Рядом с костром лежал мешок, большой, кожаный, перетянутый верёвками. Из-под клапана торчал край чего-то тёмного, мохнатого. Шкура. Рядом на земле были разложены ловушки: проволочные петли, свёрнутые аккуратными кольцами, плоская жестяная коробка с крышкой. Человек, который жил в этом лесу и кормился из него.

Фигура у костра сидела спиной к ним. Невысокая и крепкая, в куртке из толстой шкуры с нашитыми панцирными пластинами. На поясе ножи и мешочки, стянутые верёвкой. Ожерелье на шее, тяжёлое, из чего-то мелкого и светлого, звякнувшее, когда фигура повернула голову.

Безымянный остановился на краю поляны и опустил жерди волокуши. Данька лежал с закрытыми глазами, дышал мелко, часто, рука его, прижатая к боку, была тёмной от крови, кровь уже не была свежей, а стала густой, потемневшей. Спина выпрямилась, руки опустились вдоль туловища, расслабленные, но готовые, вес перешёл на переднюю часть стоп, он заметил это, не стал менять.

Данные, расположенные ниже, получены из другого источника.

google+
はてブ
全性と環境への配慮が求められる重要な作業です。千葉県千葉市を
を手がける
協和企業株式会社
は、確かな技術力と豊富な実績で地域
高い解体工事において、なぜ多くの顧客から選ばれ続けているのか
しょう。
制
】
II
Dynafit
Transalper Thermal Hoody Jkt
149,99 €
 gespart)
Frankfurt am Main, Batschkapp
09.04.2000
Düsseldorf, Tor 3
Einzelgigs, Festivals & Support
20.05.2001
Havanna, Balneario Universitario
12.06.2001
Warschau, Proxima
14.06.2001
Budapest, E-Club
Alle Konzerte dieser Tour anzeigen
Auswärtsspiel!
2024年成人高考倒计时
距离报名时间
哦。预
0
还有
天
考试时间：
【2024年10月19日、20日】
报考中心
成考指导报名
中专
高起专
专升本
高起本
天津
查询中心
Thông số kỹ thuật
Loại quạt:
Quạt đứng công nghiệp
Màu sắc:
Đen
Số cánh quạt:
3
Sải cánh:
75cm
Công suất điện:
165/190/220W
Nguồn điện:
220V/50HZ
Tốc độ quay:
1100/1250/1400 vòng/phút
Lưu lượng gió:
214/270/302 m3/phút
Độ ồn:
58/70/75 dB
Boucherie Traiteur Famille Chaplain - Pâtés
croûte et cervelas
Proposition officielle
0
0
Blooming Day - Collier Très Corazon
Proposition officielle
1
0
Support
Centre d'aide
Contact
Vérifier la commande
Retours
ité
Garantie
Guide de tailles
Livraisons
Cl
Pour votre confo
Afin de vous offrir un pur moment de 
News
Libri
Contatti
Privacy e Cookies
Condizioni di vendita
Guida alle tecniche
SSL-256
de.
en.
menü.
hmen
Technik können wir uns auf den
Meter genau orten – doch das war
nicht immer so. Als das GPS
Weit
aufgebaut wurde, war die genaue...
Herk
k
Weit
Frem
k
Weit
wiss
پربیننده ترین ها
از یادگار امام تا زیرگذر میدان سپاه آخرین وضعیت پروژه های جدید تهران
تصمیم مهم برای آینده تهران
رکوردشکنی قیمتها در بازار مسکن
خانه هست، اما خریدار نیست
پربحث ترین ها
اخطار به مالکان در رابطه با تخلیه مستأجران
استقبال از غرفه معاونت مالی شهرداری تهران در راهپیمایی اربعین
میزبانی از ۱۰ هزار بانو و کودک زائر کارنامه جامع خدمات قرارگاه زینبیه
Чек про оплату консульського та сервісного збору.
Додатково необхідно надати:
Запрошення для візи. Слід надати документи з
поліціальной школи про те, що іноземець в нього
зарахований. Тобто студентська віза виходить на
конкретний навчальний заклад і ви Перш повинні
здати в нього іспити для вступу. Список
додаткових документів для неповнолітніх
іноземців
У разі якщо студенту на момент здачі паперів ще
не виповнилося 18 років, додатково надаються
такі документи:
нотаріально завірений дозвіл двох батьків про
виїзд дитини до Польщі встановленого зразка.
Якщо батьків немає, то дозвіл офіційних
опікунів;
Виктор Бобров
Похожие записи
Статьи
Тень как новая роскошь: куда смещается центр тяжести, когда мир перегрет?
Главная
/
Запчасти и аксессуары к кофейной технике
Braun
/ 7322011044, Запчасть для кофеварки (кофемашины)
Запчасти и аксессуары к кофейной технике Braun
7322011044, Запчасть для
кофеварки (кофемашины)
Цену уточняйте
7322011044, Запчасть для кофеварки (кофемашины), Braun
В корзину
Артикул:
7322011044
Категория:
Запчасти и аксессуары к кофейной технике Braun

Фигура повернулась, он увидел рыжеватые волосы, коротко обрезанные, торчащие в стороны, веснушки на загорелом лице, слившиеся на переносице в сплошное пятно, карие быстрые глаза, обежавшие его от головы до ног за секунду. Женщина, с ножом в одной руке и палкой с куском мяса в другой, смотрела на него, молчала, нож не убрала.

— Так, — сказала она. Голос низкий, с хрустом в согласных. — Либо ты мёртвый, и я зря тащилась, либо живой, и у меня лишний рот. Оба варианта дрянь. Давай, шевельни чем-нибудь.